The master of Ballydoyle has won nine Irish Derbies, including the last six with, in reverse temporal order, Treasure Beach, Cape Blanco, Fame And Glory, Frozen Fire, Soldier Of Fortune and Dylan Thomas. He has four times had the first three, including in the past two years. Indeed, in the past five runnings only Mouryan, third in 2009, and Casual Conquest, second in 2008, have intruded on the Ballydoyle hegemony.
O'Brien sent out the first of his 64 Irish Derby runners so far in 1996 – when one of his pair of long shots, His Excellence, came in third – and won it the next year with Desert King. His sextet of entries for this year's €1.25m (£1m) purse include the Derby winner Camelot, already the 1-4 favourite and likely to shorten further. Should the son of Montjeu bring the seven up, he will take O'Brien's Irish Classic total to 28, one more than his namesake Vincent, his predecessor at his Co Tipperary training centre.

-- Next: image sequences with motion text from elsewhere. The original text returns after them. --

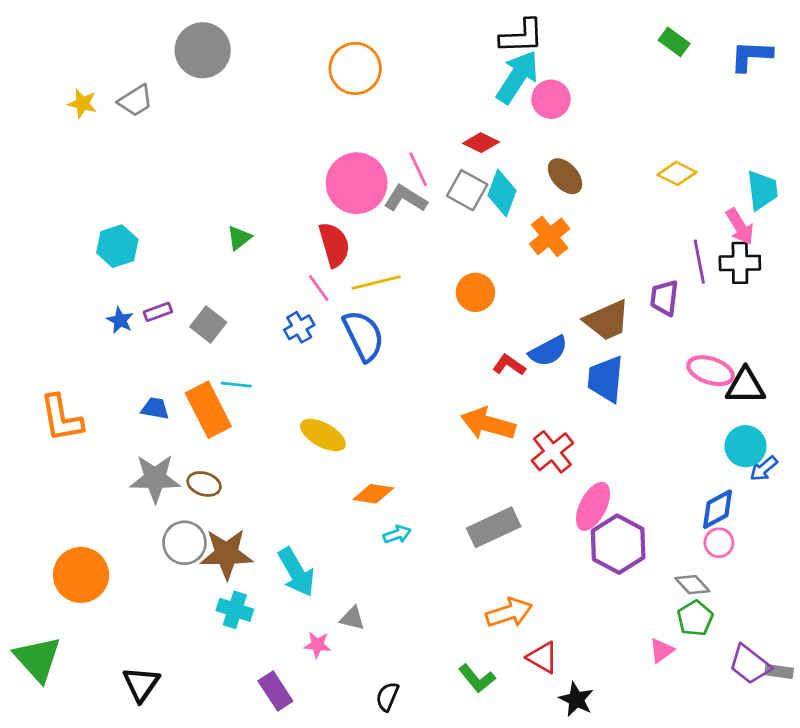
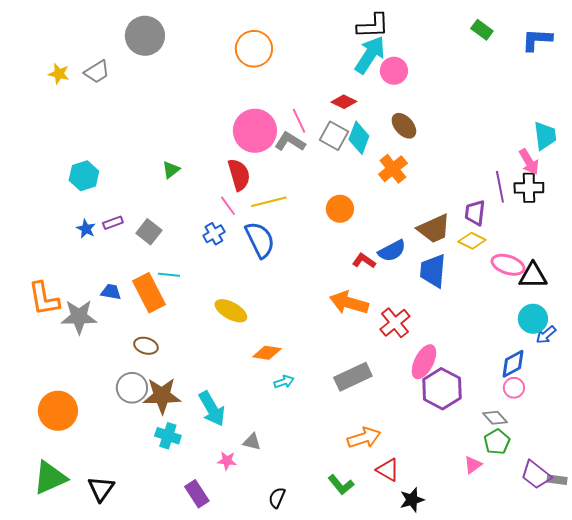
yellow diamond: (677, 173) -> (472, 241), moved
gray star: (155, 478) -> (79, 317), moved
green triangle: (38, 659) -> (50, 478), moved, turned 48
black star: (576, 699) -> (412, 500), turned 30

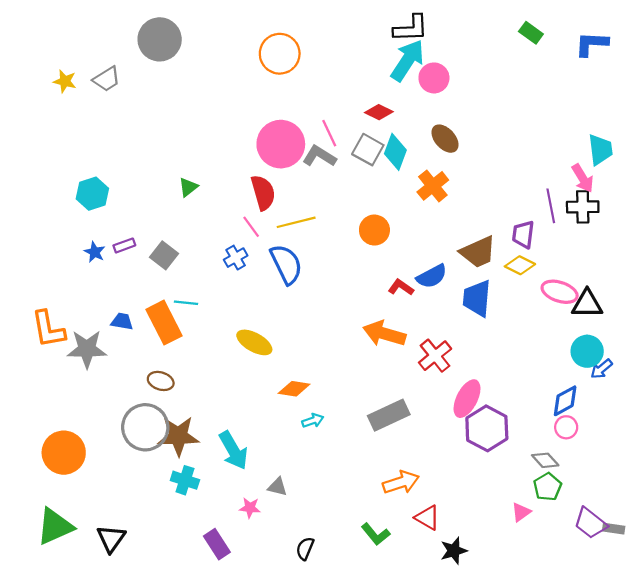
gray circle: (132, 388) -> (145, 427), size x1.4

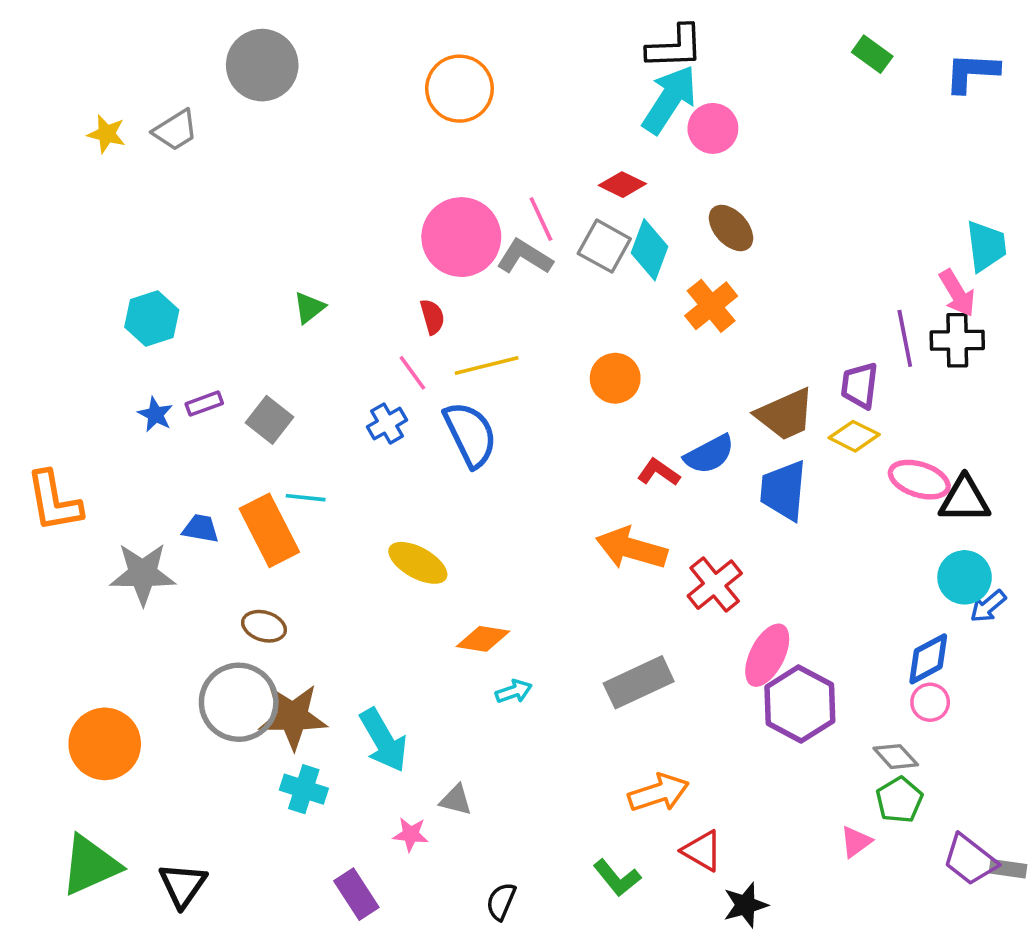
red semicircle: (263, 193) -> (432, 317), size x0.6
orange L-shape: (48, 329) -> (54, 501), moved

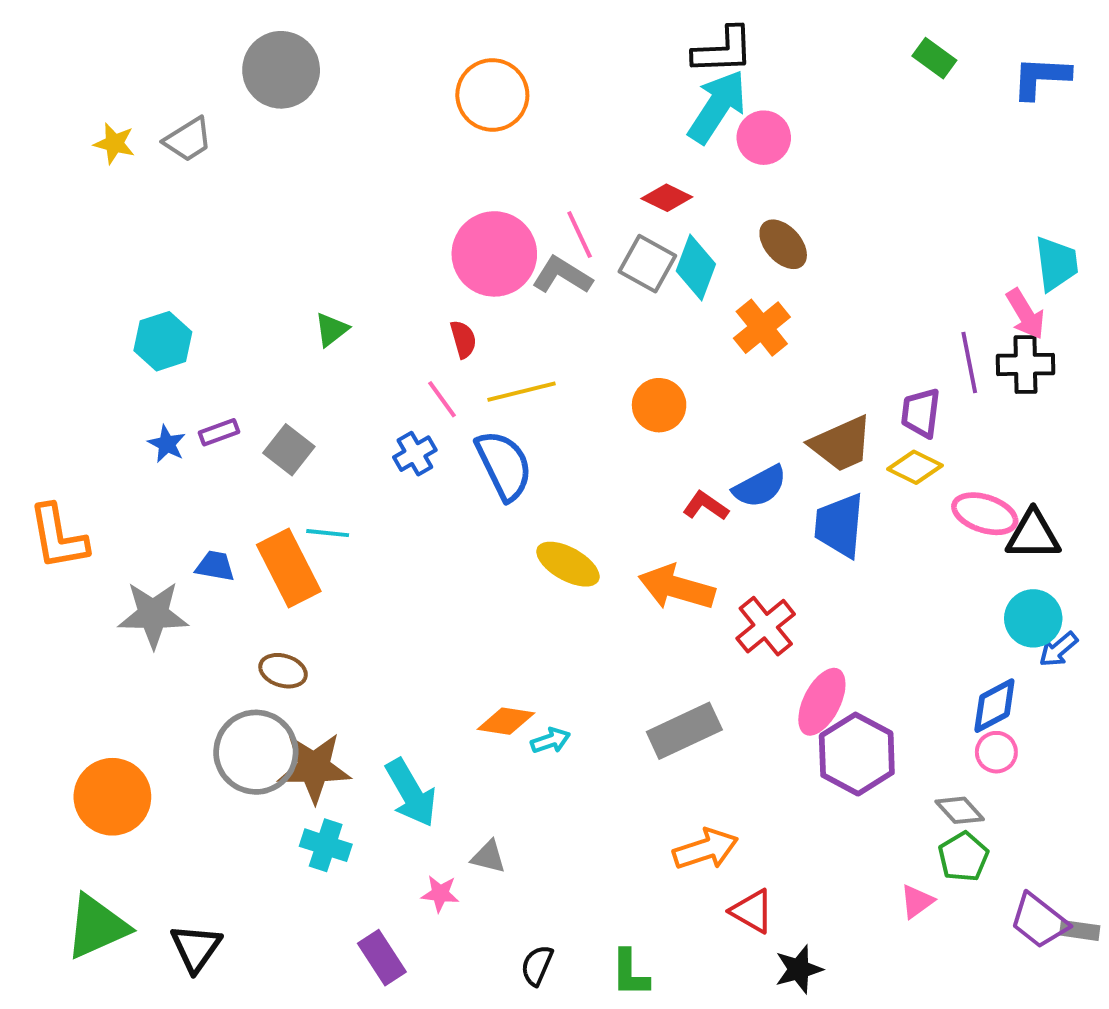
yellow ellipse: (418, 563) -> (568, 564), moved
orange diamond: (483, 639) -> (506, 721), moved
green L-shape: (617, 878) -> (630, 973), moved, turned 39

Camelot will be attempting to follow in the hoofprints of his erstwhile stablemates High Chaparral and Galileo, both victorious at Epsom before the Curragh. Since then, only one English Derby winner has attempted the double: North Light, second in 2004.
With a single-figure field likely, Camelot could face most opposition from stablemate Imperial Monarch, a sufferer in a rough Prix du Jockey-Club last time out. Next in the market are the progressive pair Light Heavy (trained by Jim Bolger) and Speaking Of Which (Dermot Weld), while Born To Sea may turn out again quickly after finishing well to take fourth place in the St James's Palace Stakes a week ago. "I felt he was a miler, but all he seems to be doing is staying," said trainer John Oxx.
Chris McGrath's Nap: Khione (8.35 Newbury)
Made a pleasing three-year-old debut over a mile and should improve as she steps up in trip for her handicap debut, being by Dalakhani.
Next Best: Throwing Roses (2.30 Beverley)
Well beaten on latest two runs, but her most recent conqueror went on to run second at Royal Ascot in the season's best juvenile filly contest so far.
Where The Money's Going: Chester Cup winner Ile De Re is 8-1 favourite with Betfred for Saturday's Northumberland Plate at Newcastle.